Before plotting, we apply the significance filter: any coefficient
with p ≥ 0.05 or a negative value is set to 0
(adj_log_aOR). Domain labels are abbreviated for display
clarity (e.g., Cardiovascular → Cardio.), and factor levels are set to
enforce a consistent ordering of tissues and domains across panels.
A strong result would show that ESVs from a given tissue yield high log aOR values specifically within that tissue’s expected trait domain – for example, cortex ESVs scoring highly for Neurological/Behavioral traits, but not for Hepatic or Immunological ones.
plot_df = spacelink_reg_res %>% mutate(adj_log_aOR = ifelse(pval < 0.05 & coef > 0, coef, 0))
plot_df$dataset = factor(plot_df$dataset, levels=c("Cortex","Lymph node","Liver"))
plot_df$cell_type = factor(plot_df$cell_type, levels=rev(unique(plot_df$cell_type)))
plot_df$domain = recode_factor(plot_df$domain,
"Cardiovascular"="Cardio.", "Renal"="Ren.", "Skeletal"="Skelet.")
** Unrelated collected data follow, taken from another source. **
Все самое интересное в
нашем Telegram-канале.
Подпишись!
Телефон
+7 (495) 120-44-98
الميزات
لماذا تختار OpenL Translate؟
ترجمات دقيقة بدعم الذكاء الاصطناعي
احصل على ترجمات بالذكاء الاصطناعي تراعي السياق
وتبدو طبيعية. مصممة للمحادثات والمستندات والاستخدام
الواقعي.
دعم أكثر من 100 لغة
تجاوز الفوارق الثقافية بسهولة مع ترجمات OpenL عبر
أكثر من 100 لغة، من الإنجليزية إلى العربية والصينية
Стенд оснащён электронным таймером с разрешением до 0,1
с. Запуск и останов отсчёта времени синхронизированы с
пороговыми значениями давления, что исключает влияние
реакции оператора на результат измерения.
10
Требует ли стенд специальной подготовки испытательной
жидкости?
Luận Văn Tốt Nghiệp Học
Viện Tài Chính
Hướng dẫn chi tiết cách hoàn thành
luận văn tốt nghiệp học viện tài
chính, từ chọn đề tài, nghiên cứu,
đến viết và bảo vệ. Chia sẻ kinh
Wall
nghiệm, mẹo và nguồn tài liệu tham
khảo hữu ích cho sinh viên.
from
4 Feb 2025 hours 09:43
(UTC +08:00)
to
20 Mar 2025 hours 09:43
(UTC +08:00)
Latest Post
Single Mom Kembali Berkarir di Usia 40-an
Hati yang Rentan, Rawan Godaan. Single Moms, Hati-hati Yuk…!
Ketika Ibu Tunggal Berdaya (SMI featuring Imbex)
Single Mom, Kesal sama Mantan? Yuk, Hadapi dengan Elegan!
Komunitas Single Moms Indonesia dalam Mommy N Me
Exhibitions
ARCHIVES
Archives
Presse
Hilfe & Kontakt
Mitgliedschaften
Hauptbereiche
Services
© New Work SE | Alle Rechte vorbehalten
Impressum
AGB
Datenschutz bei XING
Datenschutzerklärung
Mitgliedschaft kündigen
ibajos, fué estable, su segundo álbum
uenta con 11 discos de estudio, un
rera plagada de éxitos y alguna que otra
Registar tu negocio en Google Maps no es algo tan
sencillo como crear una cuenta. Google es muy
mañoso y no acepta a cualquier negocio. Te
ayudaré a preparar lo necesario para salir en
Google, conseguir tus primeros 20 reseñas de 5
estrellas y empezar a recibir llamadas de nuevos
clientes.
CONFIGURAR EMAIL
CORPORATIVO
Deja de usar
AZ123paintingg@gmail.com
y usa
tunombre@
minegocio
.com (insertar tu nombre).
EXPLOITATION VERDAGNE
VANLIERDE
plot_df$domain = factor(plot_df$domain, levels=c("Neurological","Behavioral","Immunological","Hematopoietic","Hepatic","Lipids","Cardio.","Ren.","Metabolic","Skelet.","Other"))
options(repr.plot.width=35, repr.plot.height=20)
ggplot(plot_df, aes(x = var_clean, y = cell_type, fill = adj_log_aOR)) +
geom_tile() +
scale_fill_gradient(low="white",high="tomato",name="log(aOR)\n(p < 0.05)") +
facet_grid(rows=vars(dataset),cols=vars(domain), scales = "free", space = "free") +
theme_bw() + labs(title="",x="",y="") +
theme(strip.text = element_text(size=18),
axis.text.x = element_text(angle=90, hjust=1, vjust=1, size=15, color = "black"),
axis.text.y = element_text(size=15, color = "black"),
legend.title = element_text(size=15), legend.text = element_text(size=15))
The heatmap confirms the expected tissue-specificity of disease informativeness of ESVs. Cortex ESVs show elevated log aOR values concentrated in the Neurological and Behavioral domains, consistent with the brain’s role in psychiatric and cognitive disorders. Lymph node ESVs are enriched for Immunological traits, reflecting the lymph node’s central function in adaptive immunity. Liver ESVs are most informative for Hepatic and Lipids traits, in line with the liver’s dominant role in lipid metabolism and hepatic disease. Across all three tissues, ESVs from non-relevant trait domains mostly remain close to zero, demonstrating that Spacelink captures tissue-specific disease signals rather than generic expression patterns.